5.11 Table 7 shows the characteristics of derelict land in Scotland during 2017. Of the 1,953 derelict sites recorded in the 2017 survey 1,583 (81%) were given a characteristic. The corresponding area of derelict land assigned characteristics is 8,177 of 9,574 hectares (85%).
5.12 The most common derelict characteristic in terms of the number of sites is the remains of buildings, with 648 sites recorded as having this as a single characteristic. However, this only accounts for 10% of the total area of characterized derelict land. Of the derelict land classified by characteristics 32% (2,591 hectares and 118 sites) is recorded as having a mixture of possible left over chemicals/substances and rubble, stone deposits and other material. A further 19% (1,594 hectares and 183 sites) is characterised by building remains and possible left over chemicals/substances. It should be noted that there is potential for overlap between these categories, so the results should be treated with some caution.
Table 7: Derelict Land characteristics, 2017 [1,2,3]
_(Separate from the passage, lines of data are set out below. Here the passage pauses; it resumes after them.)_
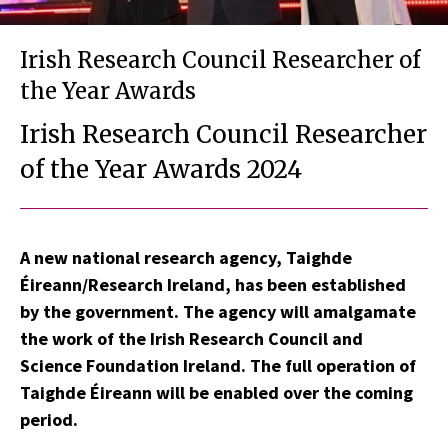
Irish Research Council Researcher of
the Year Awards
Irish Research Council Researcher
of the Year Awards 2024
A new national research agency, Taighde
Éireann/Research Ireland, has been established
by the government. The agency will amalgamate
the work of the Irish Research Council and
Science Foundation Ireland. The full operation of
Taighde Éireann will be enabled over the coming
period.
|Derelict Characteristics||Derelict Land|
|Area (ha)||% of Derelict Land (by Area)||No. of Sites|
|Possible left over chemicals/substances||940||11||254|
|Abandoned physical material (stone deposits, rubble etc)||492||6||160|
|Building remains and possible left over chemicals/substances||1,594||19||183|
|Building remains and abandoned physical material (stone deposits, rubble etc)||417||5||146|
|Possible left over chemicals/substances and rubble, stone deposits and other material||2,591||32||118|
|Building remains, possible left over chemicals/substances and abandoned physical material (stone deposits, rubble etc)||1,320||16||74|
|Percentage of categorised sites||100|
1. Figures may not sum due to rounding.
2. Unknown values are excluded from the calculation of percentages.
3. 3,587 hectares of derelict land had previously been used for mineral activity with 62% of this area with derelict characteristics recorded as possible left over chemicals/substances and rubble, stone deposits and other material.